Relational tacit knowledge is the first of Collins's three species. It is knowledge that individuals possess but have not made explicit — the recipe grandmother never wrote down, the machining tolerances a factory worker knows from decades of practice but has never documented. The knowledge exists in explicit-capable form inside the practitioner's mind; the barrier to articulation is practical, not principled. Given sufficient motivation and a patient interviewer, it could be extracted and formalized. This is the species that large language models absorb most naturally — training on corpora effectively performs the extraction a patient interviewer would perform, at a scale no human effort could match.
Collins's framework treats the relational species as a genuine achievement ground for AI. When a model is trained on machining forums, cooking blogs, medical case reports, and professional discussion threads, it ingests vast quantities of knowledge that individual practitioners possessed but had not previously formalized. The training process aggregates the textual traces of thousands of practitioners' experience and synthesizes them into statistical representations that can reproduce the knowledge with impressive fidelity. The relationally tacit is being made computationally explicit at an unprecedented rate.

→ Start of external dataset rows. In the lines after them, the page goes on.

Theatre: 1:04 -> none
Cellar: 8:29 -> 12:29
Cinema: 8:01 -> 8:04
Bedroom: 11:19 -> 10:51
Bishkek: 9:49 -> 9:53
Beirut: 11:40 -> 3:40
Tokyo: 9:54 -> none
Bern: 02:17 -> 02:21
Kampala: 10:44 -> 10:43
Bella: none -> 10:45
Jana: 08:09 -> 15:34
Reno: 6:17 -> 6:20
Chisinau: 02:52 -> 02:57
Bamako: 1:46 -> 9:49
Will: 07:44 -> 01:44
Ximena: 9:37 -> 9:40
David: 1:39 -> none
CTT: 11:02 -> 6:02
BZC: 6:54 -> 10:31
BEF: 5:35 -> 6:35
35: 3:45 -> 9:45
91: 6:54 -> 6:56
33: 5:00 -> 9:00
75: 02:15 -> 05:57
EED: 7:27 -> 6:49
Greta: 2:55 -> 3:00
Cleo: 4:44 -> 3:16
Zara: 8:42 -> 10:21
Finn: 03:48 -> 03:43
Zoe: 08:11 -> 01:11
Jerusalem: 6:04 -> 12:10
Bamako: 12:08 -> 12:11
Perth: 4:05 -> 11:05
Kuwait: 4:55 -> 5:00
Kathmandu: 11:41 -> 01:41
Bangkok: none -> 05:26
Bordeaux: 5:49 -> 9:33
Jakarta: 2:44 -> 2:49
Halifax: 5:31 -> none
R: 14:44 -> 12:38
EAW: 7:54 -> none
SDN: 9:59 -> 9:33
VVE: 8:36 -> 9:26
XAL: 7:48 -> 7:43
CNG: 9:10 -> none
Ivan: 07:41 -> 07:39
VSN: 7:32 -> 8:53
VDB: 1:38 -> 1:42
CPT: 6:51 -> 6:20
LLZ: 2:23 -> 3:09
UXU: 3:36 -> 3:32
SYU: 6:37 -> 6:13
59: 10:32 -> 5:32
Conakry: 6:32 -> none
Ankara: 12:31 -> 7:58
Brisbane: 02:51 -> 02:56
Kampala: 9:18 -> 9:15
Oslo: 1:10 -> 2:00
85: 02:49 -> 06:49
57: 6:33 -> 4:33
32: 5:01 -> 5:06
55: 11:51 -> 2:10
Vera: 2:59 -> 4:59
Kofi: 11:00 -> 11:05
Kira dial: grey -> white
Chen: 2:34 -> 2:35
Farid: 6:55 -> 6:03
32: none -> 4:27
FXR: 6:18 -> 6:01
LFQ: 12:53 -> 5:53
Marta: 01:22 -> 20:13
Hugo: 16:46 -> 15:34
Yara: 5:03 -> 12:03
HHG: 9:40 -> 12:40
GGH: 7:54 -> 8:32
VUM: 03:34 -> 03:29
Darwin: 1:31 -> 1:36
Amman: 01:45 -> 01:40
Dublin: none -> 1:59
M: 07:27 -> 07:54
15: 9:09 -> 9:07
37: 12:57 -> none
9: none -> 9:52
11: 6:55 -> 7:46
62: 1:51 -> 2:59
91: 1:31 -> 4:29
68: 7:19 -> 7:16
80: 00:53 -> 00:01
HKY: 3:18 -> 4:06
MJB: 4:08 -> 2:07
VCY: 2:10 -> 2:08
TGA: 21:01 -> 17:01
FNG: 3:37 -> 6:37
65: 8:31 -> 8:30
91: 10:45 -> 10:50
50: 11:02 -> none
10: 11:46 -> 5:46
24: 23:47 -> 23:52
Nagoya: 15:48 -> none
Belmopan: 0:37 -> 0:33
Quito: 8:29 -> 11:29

The importance of distinguishing this species from collective tacit knowledge is that it clarifies what AI progress actually achieves. Critics who dismiss AI as 'just pattern matching' miss the genuine sociological accomplishment: the extraction of knowledge that was previously locked in individual heads and diffused across unstructured text is a real expansion of accessible expertise. Defenders who claim AI will master all tacit knowledge conflate the species and miss the structural barrier that collective tacit knowledge represents. The relational species is computable. The collective species is not. The confusion of the two is the central analytical error of the AI discourse.
Collins introduced the tripartite taxonomy in papers published in the 2000s and consolidated it in Tacit and Explicit Knowledge (2010). The 'relational' label reflects Collins's view that this species is tacit because of the contingent relations between a practitioner and the social environment in which she works — not because of any intrinsic barrier to articulation.
Contingently tacit. Nothing in principle prevents articulation; the knowledge is tacit because no one has bothered to formalize it.
Computationally tractable. Training on large corpora effectively extracts relationally tacit knowledge at scale.
The genuine AI achievement. What LLMs do well is make the relationally tacit computationally explicit — a real and historically unprecedented capability.
Not the hard case. Mastery of relational tacit knowledge does not entail mastery of the harder species, particularly collective tacit knowledge.